水曜朝、都庁にやって来ると想定通りの展開になっていた。信者の皆さんがプラカードを持っている「政教分離の原則は守られている」「戦後、広明党は政党としての役目を果たしてきた」とある。
モリは3ウェイバッグのストラップを肩に掛けるとバッグから杏から借りてきた小型のムービーカメラを取り出し、撮影を始める。
「撮られている」事に慣れていない邪教の信者の大半は騒ぐのを止める。

「なんと、シュプレヒコールが鳴り止みました。中には顔を背けて誰だか分からないように下を向いたり、背を向けるようになりました。これが自発的なデモと言えるでしょうか?私には誰かに言われて、仕方なく集まっているとしか見えません。
宗教法人の中でも邪教とカテゴライズされるモノは、このように信者を動員して見せるのです。「徳を積む行為」としてポイント制のように半強制的なものとします。

広明党、自滅党の応援演説も信者を動員して、演説が盛り上がっているように見せます。はっきり言って茶番です。自滅党の応援演説には草加学会だけでなく、旧トウ逸協会も加わっています。
低い投票率の我が国では、組織票は極めて有効です。草加の信者850万人と旧トウ逸信者は推定ですが数十万人が、与野党候補が各都道府県各市でドングリの背比べ状態で争っている上で、万単位・千単位の投票となって加算されるので、与党が地滑り的に勝ってしまう傾向にあります。
この得票の為に邪悪組織も味方につけて裁きもしようとしない与党を、我々は放置しません。

富山県知事の母と私の選挙区内の投票率が5割を超えました。母に至っては7割近くまでになりました。北陸周辺県では投票率が3割を切るかもしれないと言われている中で、大勢の富山県民に支えられたのです。
我々社会党は投票所に、不在者投票にいかに脚を運んでいただくか、愚直に追求してまいります。その為にも市民生活の向上です。いかなる犯罪も悪も存在しない安心安全な社会作りを支援致します。
給付金配布や、期間限定の定率減税や消費税税率引き下げのようなー時的な小手先の手段で誤魔化すのではなく、恒常的なメリットを市民、都民の皆様が享受できる社会を創造して参ります。

私は宗教自体を否定している訳ではありません。宗教が政治に関わるのは悪行であり禁忌だ、と考えているだけです。信者に社会活動を強要し、一般市民ヅラさせて世論を曲げようとする宗教は全て邪教と見做しています。
信教の自由を名目に市民の生活と時間と財産の搾取を目的とする草加学会と旧トウ逸協会は、まずこの首都東京から駆逐する必要があります。

私は時折想像してみるのです。信徒の名簿はすでにアチコチに流出しています。生活に困ったのか、幹部たちが信徒情報を名簿会社に売却していると聞きます。
さて、信徒たちが特定の商業施設で一切買い物が出来なくなったなら、草加学会もトウ逸協会も信者たちを救済できるでしょうか?信者から金を捲き上げるのはお手の物、得意とする所でしょうが、信者に恩恵や憐れみを施す事が果たして教団に出来るのでしょうか?

我が党は政教分離原則を掲げているので、宗教票は捨てております。

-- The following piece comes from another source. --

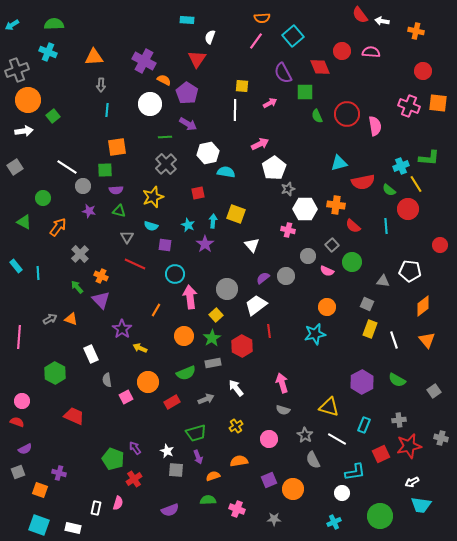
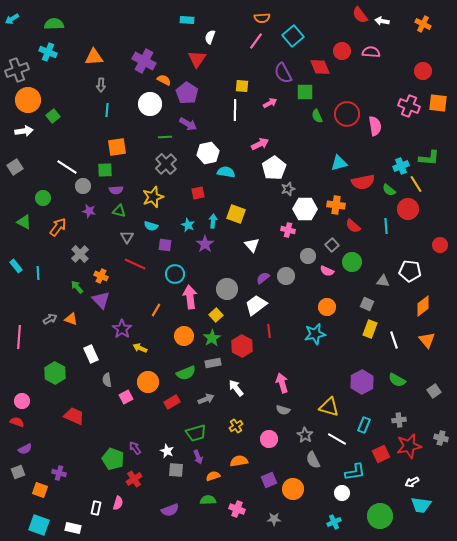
cyan arrow at (12, 25): moved 6 px up
orange cross at (416, 31): moved 7 px right, 7 px up; rotated 14 degrees clockwise
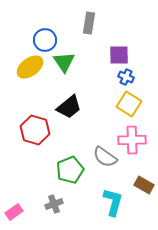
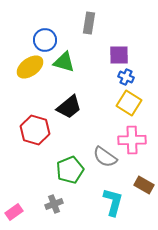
green triangle: rotated 40 degrees counterclockwise
yellow square: moved 1 px up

邪悪な新興宗教や反社対策の社会実験も可能としております。邪教の信者たちが商業施設に入店しようとすると顔認証システムで察知して、レジに並んでも費用の精算が出来ずに買い物が出来ない、そんなテストをいとも簡単に実践できます。
例えばですが、反社会的組織や犯罪集団に益を齎せない為の仕組みを東京全域で構築すれば、組織も埼玉や千葉、神奈川の何処か別の都市に逃げ出さねばならなくなるという、近未来を想定した首都防災システムの一環を担うテスト・ランも出来ます。周辺県の方々には異端者が増えるかもしれないので心苦しいテストとなりますが。 
今回の排除テストですが、彼らが安売りで知られるネットスーパーやガソリンスタンドで購入しようとしてもエラーになって買えずに終わります。いとも簡単にNGが出るので、別動画では、宗徒が実際に購入できなかった映像をお届けしたします。
邪教は市民生活を脅かす存在です。私達の健全な社会から徹底的に排除しなければなりません!
by、社会党!」           

そこでモリの遥か頭上を飛んでいたドローンが降りて来ると、ドローンがモリを撮り始めた。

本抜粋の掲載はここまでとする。